__What is required__:
Omit the images, then repeat the listing exactly.

__Data for analysis__:
────────────────────────────────────────

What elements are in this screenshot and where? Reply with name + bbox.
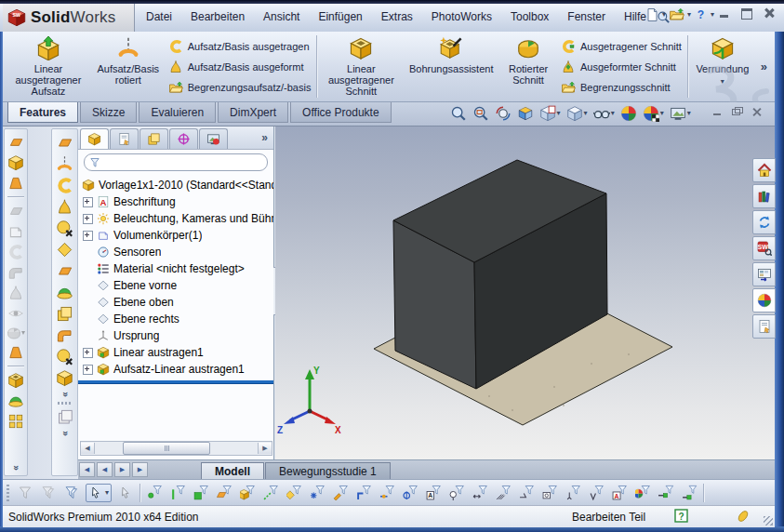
swept-boss-button[interactable]: Aufsatz/Basis ausgetragen (168, 37, 312, 56)
filter-routing-points-icon[interactable] (680, 484, 698, 502)
zoom-fit-icon[interactable] (449, 104, 468, 123)
zoom-area-icon[interactable] (472, 104, 490, 123)
tree-item-ebene-rechts[interactable]: Ebene rechts (78, 311, 273, 327)
tree-item-linear-austragen1[interactable]: Linear austragen1 (78, 344, 273, 361)
filter-axes-icon[interactable] (261, 484, 280, 502)
rollback-bar[interactable] (78, 380, 273, 384)
custom-properties-icon[interactable] (752, 314, 776, 339)
filter-edges-icon[interactable] (168, 484, 187, 502)
filter-faces-icon[interactable] (192, 484, 210, 502)
display-style-dropdown-icon[interactable]: ▾ (584, 110, 588, 117)
select-tool-button[interactable]: ▾ (86, 484, 112, 502)
tree-item-ebene-vorne[interactable]: Ebene vorne (78, 277, 273, 294)
section-view-icon[interactable] (516, 104, 535, 123)
ribbon-overflow-chevron[interactable]: » (755, 60, 773, 73)
panel-expand-chevron[interactable]: » (261, 131, 268, 144)
extruded-boss-button[interactable]: Linear ausgetragener Aufsatz (5, 32, 92, 101)
select-dropdown-icon[interactable]: ▾ (105, 489, 109, 497)
shell-tool-icon[interactable] (56, 305, 73, 323)
sweep-tool-icon[interactable] (56, 177, 73, 194)
move-body-tool-icon[interactable] (56, 408, 73, 426)
pattern-tool-icon[interactable] (7, 413, 24, 430)
filter-vertices-icon[interactable] (145, 484, 164, 502)
tab-skizze[interactable]: Skizze (80, 102, 137, 123)
boundary-cut-button[interactable]: Begrenzungsschnitt (561, 78, 682, 97)
filter-surface-finish-icon[interactable] (587, 484, 605, 502)
expand-icon[interactable] (83, 348, 93, 358)
tree-item-volumenkoerper[interactable]: Volumenkörper(1) (78, 227, 273, 244)
toolbar-grip[interactable] (58, 402, 73, 405)
palette-icon[interactable] (752, 262, 776, 286)
first-tab-button[interactable]: ◀ (79, 462, 95, 477)
solidworks-search-icon[interactable] (752, 236, 776, 260)
filter-connection-points-icon[interactable] (657, 484, 675, 502)
edit-appearance-icon[interactable] (619, 104, 638, 123)
tab-modell[interactable]: Modell (201, 462, 264, 479)
tree-item-beleuchtung[interactable]: Beleuchtung, Kameras und Bühn (78, 210, 273, 227)
expand-icon[interactable] (83, 214, 93, 224)
menu-datei[interactable]: Datei (138, 7, 180, 26)
tree-filter-input[interactable] (84, 153, 268, 171)
revolved-boss-tool-icon[interactable] (56, 155, 73, 173)
filter-gtol-icon[interactable] (540, 484, 559, 502)
rotate-view-icon[interactable] (494, 104, 512, 123)
lofted-cut-button[interactable]: Ausgeformter Schnitt (561, 58, 682, 76)
tree-item-material[interactable]: Material <nicht festgelegt> (78, 260, 273, 277)
hole-wizard-button[interactable]: Bohrungsassistent (403, 32, 499, 101)
filter-hatch-icon[interactable] (494, 484, 512, 502)
filter-datums-icon[interactable] (564, 484, 582, 502)
design-library-icon[interactable] (752, 184, 776, 208)
tab-features[interactable]: Features (7, 102, 78, 123)
view-orientation-dropdown-icon[interactable]: ▾ (557, 110, 561, 117)
swept-surface-icon[interactable] (7, 134, 24, 151)
lofted-surface-icon[interactable] (7, 203, 24, 219)
display-manager-tab[interactable] (199, 128, 228, 149)
swept-cut-button[interactable]: Ausgetragener Schnitt (561, 37, 682, 56)
expand-icon[interactable] (83, 197, 93, 207)
help-dropdown-icon[interactable]: ▾ (711, 11, 714, 19)
fillet-dropdown-icon[interactable]: ▾ (721, 78, 724, 86)
hide-show-dropdown-icon[interactable]: ▾ (611, 110, 615, 117)
filter-appearances-icon[interactable] (633, 484, 652, 502)
filter-planes-icon[interactable] (285, 484, 303, 502)
close-button[interactable] (763, 7, 775, 19)
toggle-filters-icon[interactable] (62, 484, 81, 502)
ruled-surface-icon[interactable] (7, 244, 24, 260)
intersect-dropdown-icon[interactable]: ▾ (21, 329, 25, 337)
doc-restore-button[interactable] (732, 107, 742, 116)
lasso-select-icon[interactable] (116, 484, 135, 502)
filter-surface-bodies-icon[interactable] (215, 484, 233, 502)
tab-dimxpert[interactable]: DimXpert (218, 102, 288, 123)
view-settings-dropdown-icon[interactable]: ▾ (687, 110, 691, 117)
filter-origins-icon[interactable] (308, 484, 326, 502)
dome-feature-icon[interactable] (56, 284, 73, 301)
flex-icon[interactable] (7, 264, 24, 281)
filter-midpoints-icon[interactable] (378, 484, 396, 502)
menu-bearbeiten[interactable]: Bearbeiten (182, 7, 253, 26)
new-document-dropdown-icon[interactable]: ▾ (662, 11, 666, 19)
previous-tab-button[interactable]: ◀ (97, 462, 113, 477)
delete-body-tool-icon[interactable] (56, 348, 73, 366)
box-tool-icon[interactable] (56, 369, 73, 387)
view-orientation-icon[interactable]: ▾ (538, 104, 562, 123)
toolbar-more-chevron[interactable]: » (61, 431, 69, 436)
swept-boss-tool-icon[interactable] (56, 134, 73, 152)
appearances-icon[interactable] (752, 288, 776, 313)
doc-minimize-button[interactable] (712, 107, 723, 116)
toolbar-grip[interactable] (7, 485, 9, 501)
scrollbar-thumb[interactable] (123, 442, 210, 455)
tab-bewegungsstudie[interactable]: Bewegungsstudie 1 (265, 462, 391, 479)
wrap-tool-icon[interactable] (56, 219, 73, 237)
fillet-surface-icon[interactable] (7, 175, 24, 192)
new-document-icon[interactable] (644, 7, 659, 22)
freeform-icon[interactable] (7, 285, 24, 301)
hide-show-items-icon[interactable]: ▾ (592, 104, 616, 123)
home-icon[interactable] (752, 158, 776, 182)
quick-tips-icon[interactable] (674, 509, 689, 524)
revolved-boss-button[interactable]: Aufsatz/Basis rotiert (92, 32, 165, 101)
menu-photoworks[interactable]: PhotoWorks (423, 7, 500, 26)
doc-close-button[interactable] (751, 107, 762, 116)
filter-dimensions-icon[interactable] (471, 484, 489, 502)
flex-tool-icon[interactable] (56, 326, 73, 344)
maximize-button[interactable] (740, 7, 752, 19)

────────────────────────────────────────

__Solution to this exercise__:
What elements are in this screenshot and where? Reply with name + bbox.
swept-boss-button[interactable]: Aufsatz/Basis ausgetragen (168, 37, 312, 56)
filter-routing-points-icon[interactable] (680, 484, 698, 502)
zoom-fit-icon[interactable] (449, 104, 468, 123)
zoom-area-icon[interactable] (472, 104, 490, 123)
tree-item-ebene-rechts[interactable]: Ebene rechts (78, 311, 273, 327)
tree-item-linear-austragen1[interactable]: Linear austragen1 (78, 344, 273, 361)
filter-axes-icon[interactable] (261, 484, 280, 502)
rollback-bar[interactable] (78, 380, 273, 384)
custom-properties-icon[interactable] (752, 314, 776, 339)
filter-edges-icon[interactable] (168, 484, 187, 502)
filter-faces-icon[interactable] (192, 484, 210, 502)
display-style-dropdown-icon[interactable]: ▾ (584, 110, 588, 117)
select-tool-button[interactable]: ▾ (86, 484, 112, 502)
tree-item-ebene-vorne[interactable]: Ebene vorne (78, 277, 273, 294)
section-view-icon[interactable] (516, 104, 535, 123)
ribbon-overflow-chevron[interactable]: » (755, 60, 773, 73)
panel-expand-chevron[interactable]: » (261, 131, 268, 144)
extruded-boss-button[interactable]: Linear ausgetragener Aufsatz (5, 32, 92, 101)
select-dropdown-icon[interactable]: ▾ (105, 489, 109, 497)
shell-tool-icon[interactable] (56, 305, 73, 323)
sweep-tool-icon[interactable] (56, 177, 73, 194)
move-body-tool-icon[interactable] (56, 408, 73, 426)
pattern-tool-icon[interactable] (7, 413, 24, 430)
filter-vertices-icon[interactable] (145, 484, 164, 502)
tab-skizze[interactable]: Skizze (80, 102, 137, 123)
boundary-cut-button[interactable]: Begrenzungsschnitt (561, 78, 682, 97)
filter-surface-finish-icon[interactable] (587, 484, 605, 502)
expand-icon[interactable] (83, 348, 93, 358)
tree-item-volumenkoerper[interactable]: Volumenkörper(1) (78, 227, 273, 244)
toolbar-grip[interactable] (58, 402, 73, 405)
palette-icon[interactable] (752, 262, 776, 286)
first-tab-button[interactable]: ◀ (79, 462, 95, 477)
solidworks-search-icon[interactable] (752, 236, 776, 260)
filter-connection-points-icon[interactable] (657, 484, 675, 502)
edit-appearance-icon[interactable] (619, 104, 638, 123)
tab-modell[interactable]: Modell (201, 462, 264, 479)
tree-item-beleuchtung[interactable]: Beleuchtung, Kameras und Bühn (78, 210, 273, 227)
expand-icon[interactable] (83, 214, 93, 224)
menu-datei[interactable]: Datei (138, 7, 180, 26)
tree-filter-input[interactable] (84, 153, 268, 171)
revolved-boss-tool-icon[interactable] (56, 155, 73, 173)
filter-gtol-icon[interactable] (540, 484, 559, 502)
rotate-view-icon[interactable] (494, 104, 512, 123)
lofted-cut-button[interactable]: Ausgeformter Schnitt (561, 58, 682, 76)
tree-item-material[interactable]: Material <nicht festgelegt> (78, 260, 273, 277)
hole-wizard-button[interactable]: Bohrungsassistent (403, 32, 499, 101)
filter-hatch-icon[interactable] (494, 484, 512, 502)
filter-datums-icon[interactable] (564, 484, 582, 502)
design-library-icon[interactable] (752, 184, 776, 208)
tab-features[interactable]: Features (7, 102, 78, 123)
view-orientation-dropdown-icon[interactable]: ▾ (557, 110, 561, 117)
swept-surface-icon[interactable] (7, 134, 24, 151)
lofted-surface-icon[interactable] (7, 203, 24, 219)
display-manager-tab[interactable] (199, 128, 228, 149)
swept-cut-button[interactable]: Ausgetragener Schnitt (561, 37, 682, 56)
expand-icon[interactable] (83, 197, 93, 207)
help-dropdown-icon[interactable]: ▾ (711, 11, 714, 19)
fillet-dropdown-icon[interactable]: ▾ (721, 78, 724, 86)
hide-show-dropdown-icon[interactable]: ▾ (611, 110, 615, 117)
filter-appearances-icon[interactable] (633, 484, 652, 502)
filter-planes-icon[interactable] (285, 484, 303, 502)
close-button[interactable] (763, 7, 775, 19)
toggle-filters-icon[interactable] (62, 484, 81, 502)
ruled-surface-icon[interactable] (7, 244, 24, 260)
intersect-dropdown-icon[interactable]: ▾ (21, 329, 25, 337)
doc-restore-button[interactable] (732, 107, 742, 116)
lasso-select-icon[interactable] (116, 484, 135, 502)
filter-surface-bodies-icon[interactable] (215, 484, 233, 502)
tab-dimxpert[interactable]: DimXpert (218, 102, 288, 123)
view-settings-dropdown-icon[interactable]: ▾ (687, 110, 691, 117)
filter-origins-icon[interactable] (308, 484, 326, 502)
dome-feature-icon[interactable] (56, 284, 73, 301)
flex-icon[interactable] (7, 264, 24, 281)
filter-midpoints-icon[interactable] (378, 484, 396, 502)
menu-bearbeiten[interactable]: Bearbeiten (182, 7, 253, 26)
new-document-dropdown-icon[interactable]: ▾ (662, 11, 666, 19)
previous-tab-button[interactable]: ◀ (97, 462, 113, 477)
delete-body-tool-icon[interactable] (56, 348, 73, 366)
box-tool-icon[interactable] (56, 369, 73, 387)
view-orientation-icon[interactable]: ▾ (538, 104, 562, 123)
toolbar-more-chevron[interactable]: » (61, 431, 69, 436)
swept-boss-tool-icon[interactable] (56, 134, 73, 152)
appearances-icon[interactable] (752, 288, 776, 313)
doc-minimize-button[interactable] (712, 107, 723, 116)
toolbar-grip[interactable] (7, 485, 9, 501)
scrollbar-thumb[interactable] (123, 442, 210, 455)
tab-bewegungsstudie[interactable]: Bewegungsstudie 1 (265, 462, 391, 479)
wrap-tool-icon[interactable] (56, 219, 73, 237)
fillet-surface-icon[interactable] (7, 175, 24, 192)
new-document-icon[interactable] (644, 7, 659, 22)
freeform-icon[interactable] (7, 285, 24, 301)
hide-show-items-icon[interactable]: ▾ (592, 104, 616, 123)
home-icon[interactable] (752, 158, 776, 182)
quick-tips-icon[interactable] (674, 509, 689, 524)
revolved-boss-button[interactable]: Aufsatz/Basis rotiert (92, 32, 165, 101)
menu-photoworks[interactable]: PhotoWorks (423, 7, 500, 26)
doc-close-button[interactable] (751, 107, 762, 116)
filter-dimensions-icon[interactable] (471, 484, 489, 502)
flex-tool-icon[interactable] (56, 326, 73, 344)
maximize-button[interactable] (740, 7, 752, 19)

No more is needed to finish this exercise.